Grade Inflation

I’m not talking about “B students”, but about A students who have Bs in English. We don’t get “B students” asking about CS at MIT either.

Actually, let me retract that. We do get B students who ask about CS or engineering (or business) at colleges with very low acceptance rates.

My point is that there are really no such things as objectively “easy” or “difficult” majors. Different people have different talents and at different levels. Popular majors attract more students whose talents do not match the major.

Again, very few students major in English unless they have the passion for the field, and this generally includes the required talents for doing well in these fields. On the other hand, the majority of the students who choose popular majors like CS or business are doing so because of the money making potential and/or prestige of these fields. Some of these may not have a huge passion for the field, but have the required talents.

Of course, in many cases, classes are made artificially difficult or easy, but that is often determined, by top-down pressures from administrators who want to see higher retention of who are bowing to pressure from entitled parents.

On reflection, I will have to agree with you, since a good amount of the grade inflation does have to do with pressures on the administrations, which are then shifted to the faculty. that is why it is seen more in colleges that either have very wealthy and powerful parents of students, or which have serious retention issues for students.

However, that is not why some majors have higher GPAs than others. There are many reasons for that, including what I wrote about above. What is also true is that a person cannot use teh average GPA of a major as an indicator of how “difficult” it is.

Something else that confounds the use of college data for this is the fact that some topics are taught better in high school than others.
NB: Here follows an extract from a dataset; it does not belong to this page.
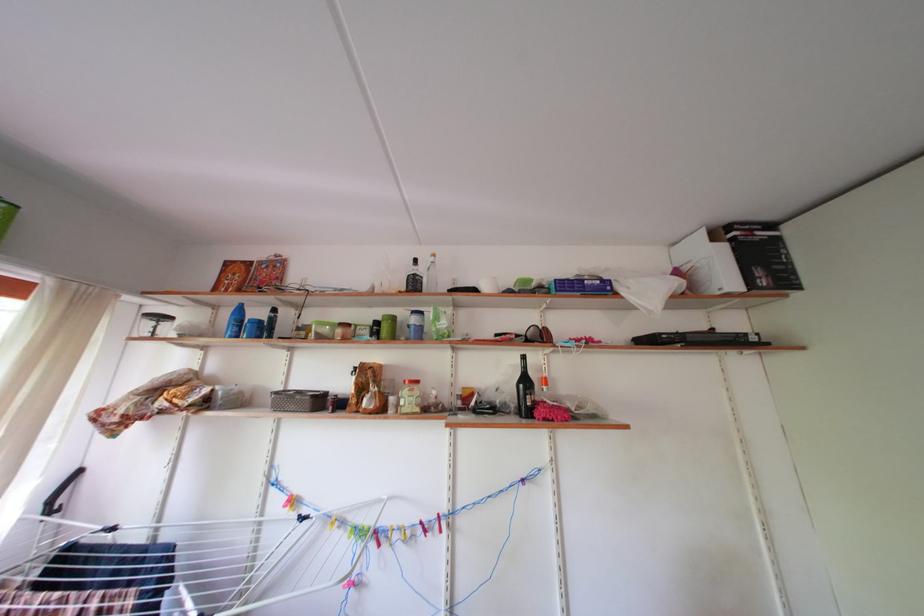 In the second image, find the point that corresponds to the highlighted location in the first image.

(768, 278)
In my experience, and this is true for many other people with whom I have spoken, there are far more good English teachers in high school than there are good math teachers. On average, I think that more English majors have been prepared well for their major than Engineering/CS majors.

Of course, what is taught in high school also matter. Some topics have curricula which better prepare students for the major than others. Nothing that students learn in high school, really prepares them for philosophy. If math was taught better, that would help, but it’s not.